Somehow in their black box world, your AI tool pulled various elements from the novels on which it has trained without author approval, but also based on the language in the prompt, plus what might have been set in the profile of the user, as well as what the AI’s been able to glean based on past usage. Even more notably, the AI tool may also be using some insight based on the feedback it has had when other CreAItors (cree-AI-tors, let’s say) asked the same model to create a similar story.

Once again, if the works of those writers of fantasy novels were used for training ChatGPT, they are all owed some money from the AI tools that are now making money using their work to craft ‘new’ work for their users. How do we sort out what specifically was used? That’s not the issue. The issue is that all of the creators whose work was used should be paid for their work regularly since it was used for training.

Mystery Meat Content

Not so long ago, there was a lot of online discussion about ‘pink slime’ food additives being used to make ‘burgers’ for certain restaurants, including one run by some clown. In the same way, ‘content additives’ seep into your work without too much clarity on how or why they are affecting your output.

Since we don’t know the methods used by these models, we can assume they add a healthy dose of whatever else the AI model believes will be useful in predicting how to craft this kind of story or piece of art or song based on information from analogous situations. In fact, some of these connections are made in ways that are not remotely related to the way humans would expect, in just the way AlphaGo beat human opponents using strategies that were not expected by expert Go players.

Thus, your exploited content might even be used for things that aren’t remotely related to what you wrote about. Perhaps some shiny metadata associated with it made an AI believe your work is relevant for reasons that don’t help you win a board game like Go but also don’t make any sense at all in the human world.

Sometimes we see AI tools make these kinds of connections and they seem…dumb.

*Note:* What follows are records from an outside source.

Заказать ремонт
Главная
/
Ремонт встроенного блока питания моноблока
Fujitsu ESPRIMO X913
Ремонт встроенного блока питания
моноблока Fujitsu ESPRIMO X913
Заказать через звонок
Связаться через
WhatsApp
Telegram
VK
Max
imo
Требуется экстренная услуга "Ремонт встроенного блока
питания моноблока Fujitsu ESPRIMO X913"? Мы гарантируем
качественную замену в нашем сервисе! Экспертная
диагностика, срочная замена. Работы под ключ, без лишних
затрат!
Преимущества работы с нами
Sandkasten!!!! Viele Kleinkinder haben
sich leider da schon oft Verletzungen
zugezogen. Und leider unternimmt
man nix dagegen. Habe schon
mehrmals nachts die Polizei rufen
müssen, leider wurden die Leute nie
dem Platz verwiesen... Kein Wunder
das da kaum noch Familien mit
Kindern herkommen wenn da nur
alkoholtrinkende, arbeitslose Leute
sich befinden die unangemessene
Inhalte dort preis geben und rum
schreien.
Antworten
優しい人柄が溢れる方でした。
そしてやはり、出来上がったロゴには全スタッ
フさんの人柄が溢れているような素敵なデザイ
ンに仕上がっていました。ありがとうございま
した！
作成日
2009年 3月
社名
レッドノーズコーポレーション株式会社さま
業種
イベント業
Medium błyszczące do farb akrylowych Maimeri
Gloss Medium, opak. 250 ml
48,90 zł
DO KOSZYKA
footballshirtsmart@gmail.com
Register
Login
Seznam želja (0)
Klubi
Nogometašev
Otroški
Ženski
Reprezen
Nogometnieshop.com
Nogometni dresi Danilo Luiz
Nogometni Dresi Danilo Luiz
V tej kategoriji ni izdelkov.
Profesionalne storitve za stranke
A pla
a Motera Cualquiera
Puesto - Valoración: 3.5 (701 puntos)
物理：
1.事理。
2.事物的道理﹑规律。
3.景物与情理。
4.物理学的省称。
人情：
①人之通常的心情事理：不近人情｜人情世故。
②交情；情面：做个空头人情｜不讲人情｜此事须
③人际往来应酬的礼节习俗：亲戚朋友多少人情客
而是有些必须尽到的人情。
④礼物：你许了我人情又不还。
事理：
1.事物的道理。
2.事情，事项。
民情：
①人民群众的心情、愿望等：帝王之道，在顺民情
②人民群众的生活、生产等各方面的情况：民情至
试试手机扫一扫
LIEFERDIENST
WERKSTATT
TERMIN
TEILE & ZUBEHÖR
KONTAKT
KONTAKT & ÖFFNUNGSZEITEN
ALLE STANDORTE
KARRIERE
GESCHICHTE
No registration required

I laugh when LinkedIn’s algorithm keeps sending me adverts for Crescent — a bank that has a comparable color scheme and logo to my company, Credtent. The AI assumes it’s a good idea to put us together over and over again, perhaps calculating that those similarities will be a bridge for us. To me, it’s just a solid example of artificial idiocy looking for connections it doesn’t know how to make.

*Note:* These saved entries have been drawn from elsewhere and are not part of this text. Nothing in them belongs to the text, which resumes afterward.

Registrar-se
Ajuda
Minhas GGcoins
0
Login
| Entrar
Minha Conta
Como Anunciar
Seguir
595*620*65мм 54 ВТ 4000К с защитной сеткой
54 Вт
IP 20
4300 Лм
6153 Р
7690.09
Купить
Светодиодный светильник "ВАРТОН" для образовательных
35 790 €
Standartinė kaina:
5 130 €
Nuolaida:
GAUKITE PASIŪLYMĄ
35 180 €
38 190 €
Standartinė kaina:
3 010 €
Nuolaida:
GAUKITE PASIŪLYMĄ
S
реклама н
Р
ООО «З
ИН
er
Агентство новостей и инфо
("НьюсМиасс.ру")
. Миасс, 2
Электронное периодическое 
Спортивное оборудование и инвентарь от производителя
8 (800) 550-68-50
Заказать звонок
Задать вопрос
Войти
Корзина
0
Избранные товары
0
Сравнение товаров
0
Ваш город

LinkedIn, stop trying to make a Credtent-Crescent relationship happen.

However much you may admire the output from the AI you used to create a short story, song, or other piece of art, don’t let AI apologists encourage you to think it’s the same thing as you processing the work of other creatives yourself into your own work of art. That took your brain power, your time, and your humanity to synthesize the work into something uniquely your own. That’s what Picasso meant; steal from the greats and make your own work. He definitely didn’t envision an AI doing the same thing at a comically huge scale for anyone who can even get yet another AI to write a prompt for them.

Humans combine other works into their own content with creativity and critical thinking. AI uses an algorithm and, yes, that does matter.

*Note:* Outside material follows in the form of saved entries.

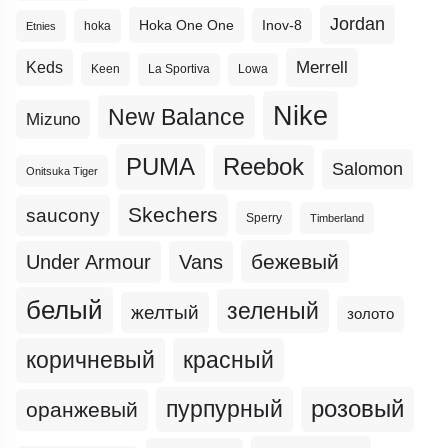
Jordan
Hoka One One
Inov-8
hoka
Etnies
Merrell
Keds
Keen
La Sportiva
Lowa
Nike
New Balance
Mizuno
PUMA
Reebok
Salomon
Onitsuka Tiger
Skechers
saucony
Sperry
Timberland
бежевый
Under Armour
Vans
белый
зеленый
желтый
золото
коричневый
красный
пурпурный
розовый
оранжевый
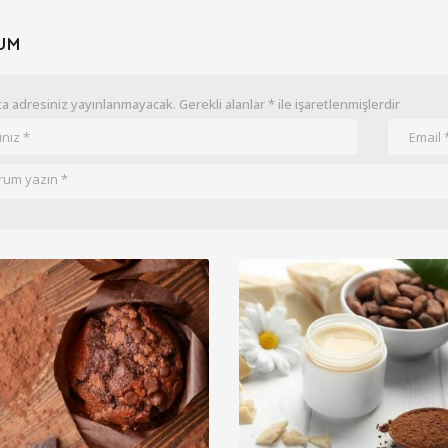
UM
a adresiniz yayınlanmayacak.
Gerekli alanlar
*
ile işaretlenmişlerdir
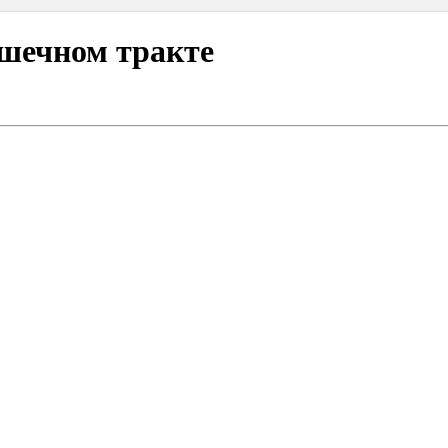
ишечном тракте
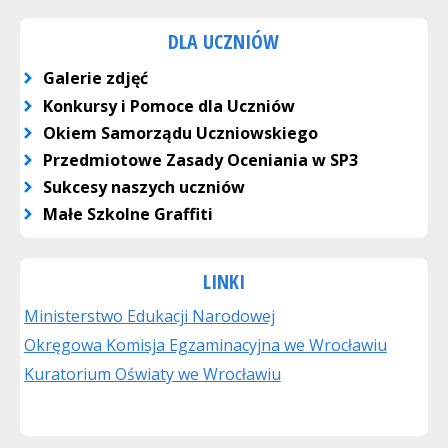
DLA UCZNIÓW
Galerie zdjęć
Konkursy i Pomoce dla Uczniów
Okiem Samorządu Uczniowskiego
Przedmiotowe Zasady Oceniania w SP3
Sukcesy naszych uczniów
Małe Szkolne Graffiti
LINKI
Ministerstwo Edukacji Narodowej
Okręgowa Komisja Egzaminacyjna we Wrocławiu
Kuratorium Oświaty we Wrocławiu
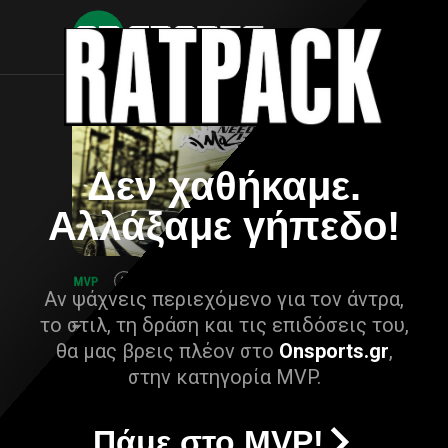
Δεν χαθήκαμε.
Αλλάξαμε γήπεδο!
Αν ψάχνεις περιεχόμενο για τον άντρα,
το στιλ, τη δράση και τις επιδόσεις του,
θα μας βρεις πλέον στο
Onsports.gr
,
στην κατηγορία MVP.
Πάμε στο MVP!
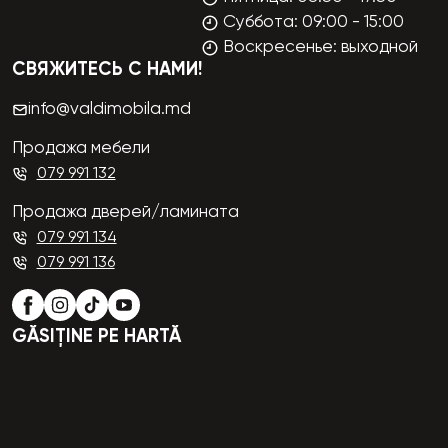
Суббота: 09:00 - 15:00
Воскресенье: выходной
СВЯЖИТЕСЬ С НАМИ!
info@valdimobila.md
Продажа мебели
079 991 132
Продажа дверей/ламината
079 991 134
079 991 136
GĂSIȚINE PE HARTĂ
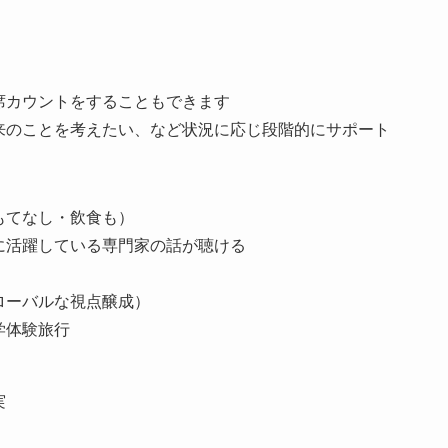
席カウントをすることもできます
来のことを考えたい、など状況に応じ段階的にサポート
もてなし・飲食も）
に活躍している専門家の話が聴ける
ローバルな視点醸成）
学体験旅行
実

Fair Use to the Rescue? No.

What about Fair Use? That’s the legal concept that allowed Mad Magazine to write parodies of media properties for decades and pretty much enabled the entire career of Weird Al Yankovic. Will crafting some kind of argument around the way AI slices and dices existing content into ‘new work’ fulfill the tenets of Fair Use? Probably not.

Photo by Igor Omilaev on Unsplash

The Supreme Court has already ruled in a case that gives us a clear view of how they believe the work of artists needs to be respected when someone takes their work and makes something derivative of it for commercial purposes. Basically, they said no to this Fair Use defense. I’ll leave it to the lawyers to argue this point, but as someone who spent years explaining how Fair Use allowed one of my previous companies to curate content, I can tell you that none of the four elements of Fair Use favor AI just using copyrighted work to its digital heart’s content.

Content Sourcing Needs Repair and AI Needs New Thinking

That’s why we call AI training without consent or compensation “AI Theft”. The work of creative people who are still alive, kicking, and well within copyright needs to either be excluded from training data (if the creator prefers) or its use should include subscription compensation for its ongoing use and value.

You might think this will make OpenAI’s Sam Altman upset because he’s already told us that their LLM is getting to ‘the end of content’ online. Since he’s implying that ChatGPT has already swallowed the whole of the Internet, they might need to ‘make synthetic data’ to just keep feeding their omnivorous model, even if it’s inauthentic, AI-created data. One does wonder if they have ever considered what happens in other fields when we get to the Ouroboros stage of consumption. Newsflash: Your output may be far less than ideal.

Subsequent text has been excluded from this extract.